The base 10 has a hollow outer vertical bar 16 mounted on it. The lower end 18 of the outer vertical bar 16 is attached to the base 10, and the upper end 19 of the outer vertical bar 16 extends upward perpendicular to the base 10. An inner vertical bar 22 is slideably placed inside the outer vertical bar 16. The inner vertical bar 22 has a cross sectional area of the same proportions, but of slightly smaller dimensions than the outer vertical bar 16. The lower end 23 of the inner vertical bar is slidably engaged by the outer vertical bar 16, and the upper end 24 of the inner vertical bar 22 extends upward perpendicular to base 10. The configuration of the outer and inner vertical bars 16 and 22 allows the inner vertical bar 22 to telescope inside the outer vertical bar 16.

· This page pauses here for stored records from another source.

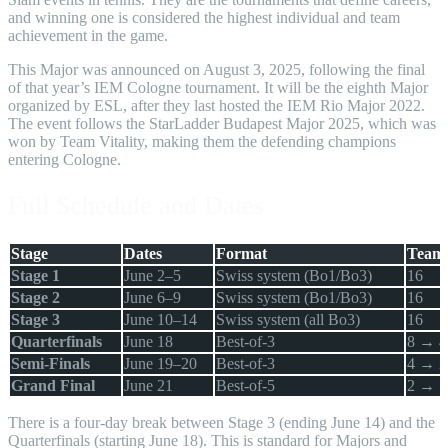
and winning one is considered the highest individual and team
achievement in the game.
This Major was announced on August 3, 2025, following the final
of that year’s IEM Cologne tournament. It will be the eighth Major
organized by ESL, after they last hosted the IEM Rio Major 2022.
The event follows the StarLadder Budapest Major 2025, which was
won by Team Vitality, making them the defending champions
entering Cologne.
Full Schedule and Dates
Stage
Dates
Format
Team
Stage 1
June 2–5
Swiss system (Bo1/Bo3)
16
Stage 2
June 6–9
Swiss system (Bo1/Bo3)
16
Stage 3
June 10–14
Swiss system (all Bo3)
16
Quarterfinals
June 18
Best-of-3
8 → 4
Semi-Finals
June 19–20
Best-of-3
4 → 2
Grand Final
June 21
Best-of-5
2 → 1
There is a four-day break between Stage 3 (ending June 14) and the
Quarterfinals (starting June 18). This is standard for Majors and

To secure the inner vertical bar 22 at a desired position inside the outer vertical bar 16, a first locking means 30 is located at the upper end 19 of the outer vertical bar 16. The first locking means 30 comprises two flanges 32 and 34 extending from opposing sides of the outer vertical bar 16. These flanges each have an orifice 36 and 38 through which a tightening screw 40 passes. The tightening screw 40 is outwardly threaded. One or both of the orifices 36 and 38 may be inwarwardly threaded. When the tightening screw 40 is tightened, the flanges are pushed against opposing sides of the inner vertical bar 22, thereby securing the inner vertical bar 22 at a desired position. The tightening screw 40 has a lug head 42 so that the first locking means 30 may be tightened and loosened without the aid of tools.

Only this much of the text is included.